◆ **WHAT IS REQUIRED**:
Write the entries out again. Each one must match exactly.

(Records from a dataset)
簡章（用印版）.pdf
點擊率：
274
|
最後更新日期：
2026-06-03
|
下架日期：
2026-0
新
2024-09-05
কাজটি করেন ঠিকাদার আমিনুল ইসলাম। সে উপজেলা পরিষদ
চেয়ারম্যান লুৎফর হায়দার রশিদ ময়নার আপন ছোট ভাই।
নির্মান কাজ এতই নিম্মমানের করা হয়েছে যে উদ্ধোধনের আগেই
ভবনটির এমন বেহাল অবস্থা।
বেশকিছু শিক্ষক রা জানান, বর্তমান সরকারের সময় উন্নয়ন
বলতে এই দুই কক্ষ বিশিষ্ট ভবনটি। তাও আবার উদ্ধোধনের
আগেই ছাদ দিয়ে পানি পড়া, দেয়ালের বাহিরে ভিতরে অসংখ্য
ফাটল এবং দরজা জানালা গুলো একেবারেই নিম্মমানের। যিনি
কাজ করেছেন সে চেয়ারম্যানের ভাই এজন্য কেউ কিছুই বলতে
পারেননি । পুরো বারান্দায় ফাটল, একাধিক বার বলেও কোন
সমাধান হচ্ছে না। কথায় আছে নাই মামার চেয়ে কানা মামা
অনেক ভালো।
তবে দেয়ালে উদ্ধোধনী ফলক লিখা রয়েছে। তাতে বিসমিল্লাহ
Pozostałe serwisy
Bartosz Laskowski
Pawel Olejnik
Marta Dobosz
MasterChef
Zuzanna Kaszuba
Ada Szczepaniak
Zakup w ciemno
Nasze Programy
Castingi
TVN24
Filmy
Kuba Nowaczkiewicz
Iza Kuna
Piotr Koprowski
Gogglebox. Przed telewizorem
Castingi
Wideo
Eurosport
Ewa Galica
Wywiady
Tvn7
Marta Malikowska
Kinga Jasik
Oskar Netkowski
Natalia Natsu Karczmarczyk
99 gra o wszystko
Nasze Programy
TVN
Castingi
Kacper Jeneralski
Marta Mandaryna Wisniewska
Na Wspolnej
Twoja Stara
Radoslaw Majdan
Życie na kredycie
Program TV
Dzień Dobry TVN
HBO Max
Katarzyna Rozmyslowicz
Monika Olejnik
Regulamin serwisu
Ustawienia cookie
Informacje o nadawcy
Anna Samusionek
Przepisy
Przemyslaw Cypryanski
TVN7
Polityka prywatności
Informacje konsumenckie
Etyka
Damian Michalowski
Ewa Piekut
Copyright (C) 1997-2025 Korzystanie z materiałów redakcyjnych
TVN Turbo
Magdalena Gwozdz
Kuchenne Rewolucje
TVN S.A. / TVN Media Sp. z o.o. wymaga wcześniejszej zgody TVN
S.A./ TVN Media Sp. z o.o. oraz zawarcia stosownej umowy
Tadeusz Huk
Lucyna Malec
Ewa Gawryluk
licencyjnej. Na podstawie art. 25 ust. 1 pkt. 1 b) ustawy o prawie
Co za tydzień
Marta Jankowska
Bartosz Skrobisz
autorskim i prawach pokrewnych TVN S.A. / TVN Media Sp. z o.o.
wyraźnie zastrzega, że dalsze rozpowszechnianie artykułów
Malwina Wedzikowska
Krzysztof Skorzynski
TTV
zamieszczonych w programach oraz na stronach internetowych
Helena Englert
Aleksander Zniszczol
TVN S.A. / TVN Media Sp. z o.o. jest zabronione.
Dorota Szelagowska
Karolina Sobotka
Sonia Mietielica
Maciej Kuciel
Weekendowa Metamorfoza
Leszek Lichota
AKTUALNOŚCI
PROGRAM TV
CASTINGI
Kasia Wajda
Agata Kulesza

◆ **ANSWER TO THIS PROBLEM**:
簡章（用印版）.pdf
點擊率：
274
|
最後更新日期：
2026-06-03
|
下架日期：
2026-0
新
2024-09-05
কাজটি করেন ঠিকাদার আমিনুল ইসলাম। সে উপজেলা পরিষদ
চেয়ারম্যান লুৎফর হায়দার রশিদ ময়নার আপন ছোট ভাই।
নির্মান কাজ এতই নিম্মমানের করা হয়েছে যে উদ্ধোধনের আগেই
ভবনটির এমন বেহাল অবস্থা।
বেশকিছু শিক্ষক রা জানান, বর্তমান সরকারের সময় উন্নয়ন
বলতে এই দুই কক্ষ বিশিষ্ট ভবনটি। তাও আবার উদ্ধোধনের
আগেই ছাদ দিয়ে পানি পড়া, দেয়ালের বাহিরে ভিতরে অসংখ্য
ফাটল এবং দরজা জানালা গুলো একেবারেই নিম্মমানের। যিনি
কাজ করেছেন সে চেয়ারম্যানের ভাই এজন্য কেউ কিছুই বলতে
পারেননি । পুরো বারান্দায় ফাটল, একাধিক বার বলেও কোন
সমাধান হচ্ছে না। কথায় আছে নাই মামার চেয়ে কানা মামা
অনেক ভালো।
তবে দেয়ালে উদ্ধোধনী ফলক লিখা রয়েছে। তাতে বিসমিল্লাহ
Pozostałe serwisy
Bartosz Laskowski
Pawel Olejnik
Marta Dobosz
MasterChef
Zuzanna Kaszuba
Ada Szczepaniak
Zakup w ciemno
Nasze Programy
Castingi
TVN24
Filmy
Kuba Nowaczkiewicz
Iza Kuna
Piotr Koprowski
Gogglebox. Przed telewizorem
Castingi
Wideo
Eurosport
Ewa Galica
Wywiady
Tvn7
Marta Malikowska
Kinga Jasik
Oskar Netkowski
Natalia Natsu Karczmarczyk
99 gra o wszystko
Nasze Programy
TVN
Castingi
Kacper Jeneralski
Marta Mandaryna Wisniewska
Na Wspolnej
Twoja Stara
Radoslaw Majdan
Życie na kredycie
Program TV
Dzień Dobry TVN
HBO Max
Katarzyna Rozmyslowicz
Monika Olejnik
Regulamin serwisu
Ustawienia cookie
Informacje o nadawcy
Anna Samusionek
Przepisy
Przemyslaw Cypryanski
TVN7
Polityka prywatności
Informacje konsumenckie
Etyka
Damian Michalowski
Ewa Piekut
Copyright (C) 1997-2025 Korzystanie z materiałów redakcyjnych
TVN Turbo
Magdalena Gwozdz
Kuchenne Rewolucje
TVN S.A. / TVN Media Sp. z o.o. wymaga wcześniejszej zgody TVN
S.A./ TVN Media Sp. z o.o. oraz zawarcia stosownej umowy
Tadeusz Huk
Lucyna Malec
Ewa Gawryluk
licencyjnej. Na podstawie art. 25 ust. 1 pkt. 1 b) ustawy o prawie
Co za tydzień
Marta Jankowska
Bartosz Skrobisz
autorskim i prawach pokrewnych TVN S.A. / TVN Media Sp. z o.o.
wyraźnie zastrzega, że dalsze rozpowszechnianie artykułów
Malwina Wedzikowska
Krzysztof Skorzynski
TTV
zamieszczonych w programach oraz na stronach internetowych
Helena Englert
Aleksander Zniszczol
TVN S.A. / TVN Media Sp. z o.o. jest zabronione.
Dorota Szelagowska
Karolina Sobotka
Sonia Mietielica
Maciej Kuciel
Weekendowa Metamorfoza
Leszek Lichota
AKTUALNOŚCI
PROGRAM TV
CASTINGI
Kasia Wajda
Agata Kulesza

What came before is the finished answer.